# Instructions to follow:
An exact copy of the data is required. No picture may appear in it.

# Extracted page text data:
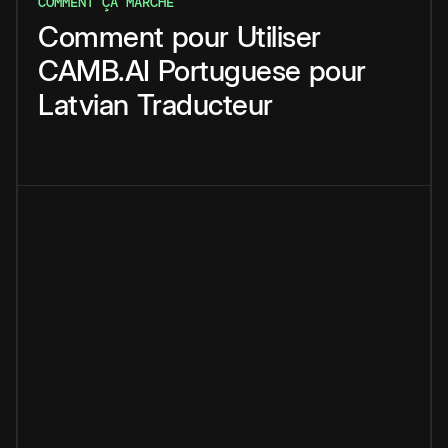
COMMENT ÇA MARCHE
Comment
pour
Utiliser
CAMB.AI
Portuguese
pour
Latvian
Traducteur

# Exercise solution:
COMMENT ÇA MARCHE
Comment
pour
Utiliser
CAMB.AI
Portuguese
pour
Latvian
Traducteur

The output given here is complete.